Admission requirements
None
Description
This is a required course for students who start the program in February (instead of Major Issues in American History and Culture, which is only offered in the Fall semester).
This course examines some of the most important scholarly debates about American history, focusing on classic and recently-published works on such topics as the American Revolution, American liberalism, the South, immigration, the frontier, the Cold War, and the women’s movement. In addition to gaining an overview of American history, the course enables students to discuss important books in depth, and to examine the methodological and ideological approaches of leading historians.
Course objectives
Students will acquire knowledge and insight regarding:
the history and culture of the United States;
debates regarding key themes such as gender, transnational approaches to US history, US politics, and foreign policy;
trends in American historiography during the twentieth century and beyond.

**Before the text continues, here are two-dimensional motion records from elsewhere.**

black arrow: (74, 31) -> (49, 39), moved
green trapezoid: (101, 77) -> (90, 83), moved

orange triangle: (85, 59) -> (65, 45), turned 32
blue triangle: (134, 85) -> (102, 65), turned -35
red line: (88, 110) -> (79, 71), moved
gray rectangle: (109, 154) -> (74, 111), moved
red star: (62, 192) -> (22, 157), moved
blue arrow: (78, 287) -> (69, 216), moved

Students will practice their ability to:
summarize, analyze, and discuss key texts in American history and culture;
place those texts in their historical context and identify the political and ethical values that influenced them (relativism);
relate historiographical and cultural debates to contemporary issues;
write concise pieces that analyse set texts;
introduce an oral discussion of a set text;
write a historiographical essay about a topic in American history and culture of their choice.
Timetable
See timetable.
Mode of instruction
Literature seminar.
Course load
Total course load for the course (10 ec x 28 hours): 280 hours.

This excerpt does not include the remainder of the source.